Setting up Your Workspace#
If you’re new to using Python or R on your machine, this section can help you identify the necessary downloads to get started.
31-May-2025: The early iteration of this section will focus on getting started using Jupyter notebooks. Troubleshooting help will not be provided until future updates.
Language Selection#
Data science can be done in a variety of languages, but the examples in this repository focus primarily on Python and R. If you’re completely new to data science I recommend starting with one of these languages as they’re relatively simple to learn and have many easy-to-use, well documented libraries. Also, it may turn out that if you’re coming to this from a UX research background that you have experience in one or both of these languages already. In that case, this section might not be very useful for you.
Python vs. R#
The selection of language for your data science journey is important as it may impact your perceptions of what is and is not possible. That’s not to say that you can only do certain types of work in one language versus another–there is a lot of overlap in libraries between both languages, and you can even use Python in R via reticulate, or R in Python via r2py. Rather, it’s easier to do some things in Python than R and vice versa.
Here is a very high-level comparison of the two languages to aid your decision:
Consideration |
Python |
R |
|---|---|---|
Open-source |
✅ |
✅ |
Community support |
Strong |
Strong |
Opportunities for Use |
Data science |
Data science |
Data visualization / dashboarding |
Data visualization / dashboarding |
|
ML/AI |
Statistics |
|
Software development |
Diverse report documentation |
|
Task automation |
||
Web development |
||
Game development |
||
Domains |
Virtually all domains within tech-backed industries |
Academia, Healthcare, Finance |
Obviously this is not an exhaustive list, but hopefully it is enough to help you choose between the two languages. From my own experience, it was easier for me to learn Python than R overall. To summarize my experience with both:
R starts out easy, but as you progress to more advanced types of analyses, the syntax sometimes became more difficult.

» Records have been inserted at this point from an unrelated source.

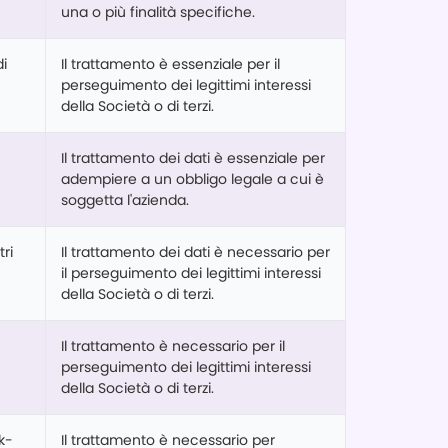
una o più finalità specifiche.
di
Il trattamento è essenziale per il
perseguimento dei legittimi interessi
della Società o di terzi.
Il trattamento dei dati è essenziale per
adempiere a un obbligo legale a cui è
soggetta l'azienda.
tri
Il trattamento dei dati è necessario per
il perseguimento dei legittimi interessi
della Società o di terzi.
Il trattamento è necessario per il
perseguimento dei legittimi interessi
della Società o di terzi.
ck-
Il trattamento è necessario per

Visualization in R is much easier than in Python. This is due in part to the ‘language’ of creating visualizations and tables that you find in packages like ggplot2 and gt.
Dashboarding in R via Shiny can seem slow, but it is far more flexible in many ways than the popular Streamlit for Python.
Shiny for Python is kind of meh for me, as of writing this in May 2025.
Python is easier to do more with. I can scrape text data, set up a website via Django, and do nearly all of my most important data analysis tasks.
I say almost because to do polychoric correlations, the best way in Python is to use rpy2 to access polycor.
Python frameworks and ecosystems for machine learning seem better supported (scikit-learn, TensorFlow, PyTorch).
I use both Python and R, but I use Python as much as possible because it allows me to do more than just analytics work.